Full operationalization of the competitive market by 2027 to allow bilateral trading and reduce reliance on state-guaranteed PPAs.

2
DISCO Privatization/Management Reform (Privatization Commission)

Introduce private management or long-term concessions for distribution companies to reduce technical and commercial losses.

3
Renewable Energy Integration (NEPRA)

Prioritize the integration of low-cost solar and wind energy to displace expensive thermal generation in the merit order.

4
Targeted Subsidy Reform (Ministry of Finance)

Replace blanket energy subsidies with direct cash transfers to vulnerable households to improve fiscal transparency.

📖 KEY TERMS EXPLAINED

Capacity Charges
Fixed payments made to power plants for their availability to generate electricity, regardless of actual output.
Circular Debt
A cascading debt cycle in the energy sector where non-payment by consumers leads to non-payment by DISCOs, eventually affecting generation companies.
CTBCM
Competitive Trading Bilateral Contract Market; a framework for moving from a single-buyer model to a competitive wholesale electricity market.

📚 HOW TO USE THIS IN YOUR CSS/PMS EXAM

  • Pakistan Affairs: Use this to discuss the economic challenges of the 2010s and the impact of energy policy on fiscal stability.
  • Economics: Apply the concept of 'take-or-pay' contracts to discuss market failures and the role of state guarantees in emerging economies.
  • Ready-Made Essay Thesis: "The transition from state-guaranteed energy models to competitive market frameworks is the most critical structural reform required for Pakistan's long-term economic resilience."

📚 FURTHER READING

  • Power Sector Reform in Pakistan — World Bank (2025)
  • The Political Economy of Energy in Pakistan — Ishrat Husain (2024)
  • NEPRA State of Industry Report — NEPRA (2025)

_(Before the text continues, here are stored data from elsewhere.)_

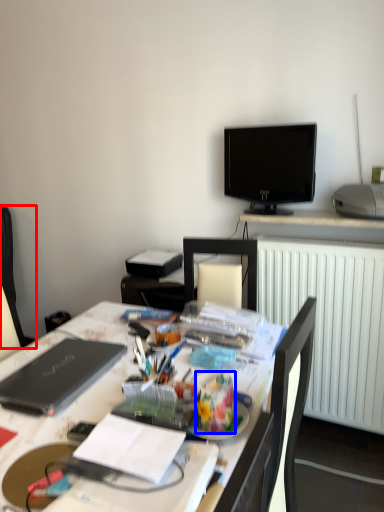 Question: Which of the following is the closest to the observer, computer chair (highlighted by a red box) or stationery (highlighted by a blue box)?

Choices:
 (A) computer chair
 (B) stationery

Answer: (B) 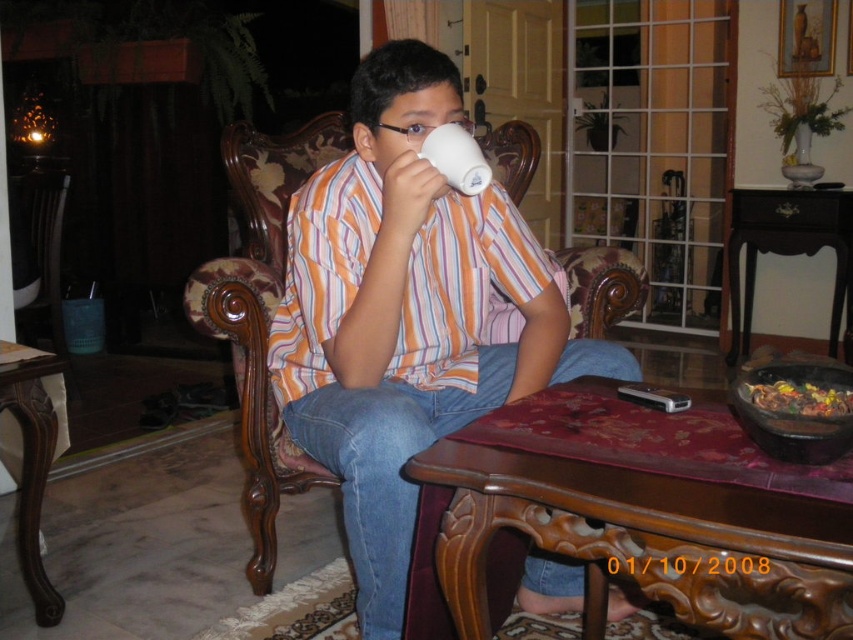 Describe the element at coordinates (408, 314) in the screenshot. I see `matte striped shirt at center` at that location.

Who is more distant from viewer, (354, 401) or (35, 360)?

Positioned behind is point (35, 360).

Image resolution: width=853 pixels, height=640 pixels. I want to click on matte striped shirt at center, so click(408, 314).

Image resolution: width=853 pixels, height=640 pixels. Find the location of `matte striped shirt at center`. matte striped shirt at center is located at coordinates (408, 314).

Can you confirm if brown wood table at lower center is shorter than shiny metallic bowl at lower right?

Incorrect, brown wood table at lower center's height does not fall short of shiny metallic bowl at lower right's.

Between point (704, 518) and point (766, 410), which one is positioned behind?

Point (766, 410)

Is point (712, 484) farther from viewer compared to point (805, 397)?

No.

Where is `brown wood table at lower center`? This screenshot has width=853, height=640. brown wood table at lower center is located at coordinates (630, 536).

Consider the image. Is brown wood table at lower center below black wood table at center?

Yes.

Who is more distant from viewer, (749, 476) or (726, 248)?

The point (726, 248) is more distant.

The height and width of the screenshot is (640, 853). What are the coordinates of `brown wood table at lower center` in the screenshot? It's located at (630, 536). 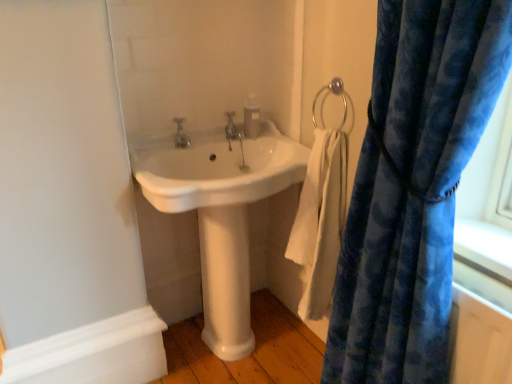 Question: Is translucent plastic soap dispenser at upper center bigger or smaller than white cotton towel at lower right?

Choices:
 (A) small
 (B) big

Answer: (A)

Question: In the image, is translucent plastic soap dispenser at upper center on the left side or the right side of white cotton towel at lower right?

Choices:
 (A) left
 (B) right

Answer: (A)

Question: Estimate the real-world distances between objects in this image. Which object is farther from the translucent plastic soap dispenser at upper center?

Choices:
 (A) velvety blue curtain at right
 (B) polished chrome faucet at center, the first tap from the right
 (C) white cotton towel at lower right
 (D) white glossy pedestal at center
 (E) silver metallic towel ring at upper right

Answer: (A)

Question: Which object is the closest to the translucent plastic soap dispenser at upper center?

Choices:
 (A) velvety blue curtain at right
 (B) silver metallic towel ring at upper right
 (C) matte silver faucet at center, which is the second tap from right to left
 (D) polished chrome faucet at center, the first tap from the right
 (E) white cotton towel at lower right

Answer: (D) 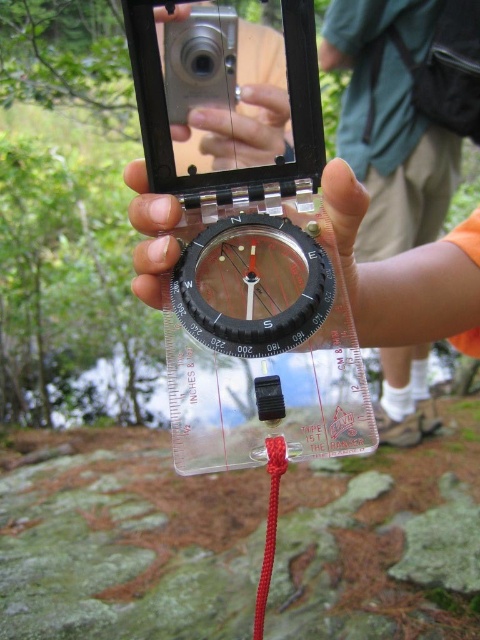 Based on the photo, is silver metallic camera at center smaller than red cord at center?

Correct, silver metallic camera at center occupies less space than red cord at center.

Does silver metallic camera at center have a lesser width compared to red cord at center?

No, silver metallic camera at center is not thinner than red cord at center.

Between point (183, 104) and point (269, 445), which one is positioned in front?

Positioned in front is point (269, 445).

You are a GUI agent. You are given a task and a screenshot of the screen. Output one action in this format:
    pyautogui.click(x=<x>, y=<y>)
    Task: Click on the silver metallic camera at center
    
    Given the screenshot: What is the action you would take?
    pyautogui.click(x=200, y=60)

Between clear plastic compass at center and silver metallic camera at center, which one is positioned lower?

Positioned lower is clear plastic compass at center.

Is clear plastic compass at center to the left of silver metallic camera at center from the viewer's perspective?

In fact, clear plastic compass at center is to the right of silver metallic camera at center.

Does point (323, 198) come in front of point (184, 76)?

No, (323, 198) is further to viewer.

In order to click on clear plastic compass at center in this screenshot , I will do 152,234.

Who is taller, clear plastic compass at center or red cord at center?

clear plastic compass at center is taller.

Where is `clear plastic compass at center`? clear plastic compass at center is located at coordinates (152, 234).

In order to click on clear plastic compass at center in this screenshot , I will do `click(152, 234)`. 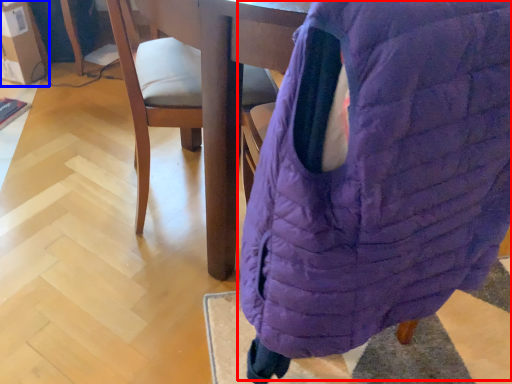 Question: Among these objects, which one is nearest to the camera, bean bag chair (highlighted by a red box) or cardboard box (highlighted by a blue box)?

Choices:
 (A) bean bag chair
 (B) cardboard box

Answer: (A) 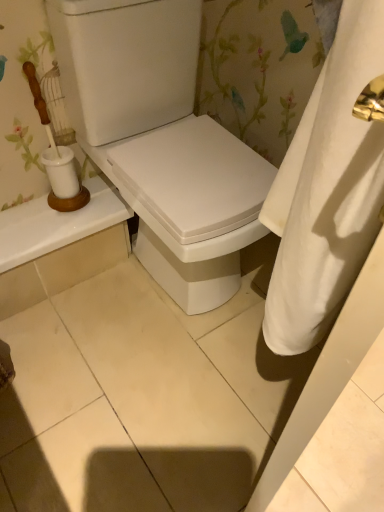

Frequently Asked Questions

Q: Why are capacity payments so high in Pakistan?

They are high due to the 'take-or-pay' contracts signed in the 2015-2018 period, which were designed to attract FDI by guaranteeing returns regardless of actual electricity demand (NEPRA, 2025).

Q: Can the government unilaterally cancel these contracts?

No, these contracts are protected by international arbitration clauses and sovereign guarantees. Unilateral cancellation would trigger default clauses, severely damaging Pakistan's international credit standing.

Q: What is the CTBCM and how does it help?

The Competitive Trading Bilateral Contract Market is a framework that allows for direct power trading between generators and bulk consumers, moving the market away from a single-buyer model toward competitive pricing.

Q: How does this affect the average consumer?

The high cost of capacity payments is passed on to consumers through higher electricity tariffs, which increases the cost of living and reduces industrial competitiveness.

Q: What is the long-term solution to circular debt?

The long-term solution involves a combination of market-based pricing, improved distribution efficiency, and the gradual integration of lower-cost renewable energy sources to displace expensive thermal power.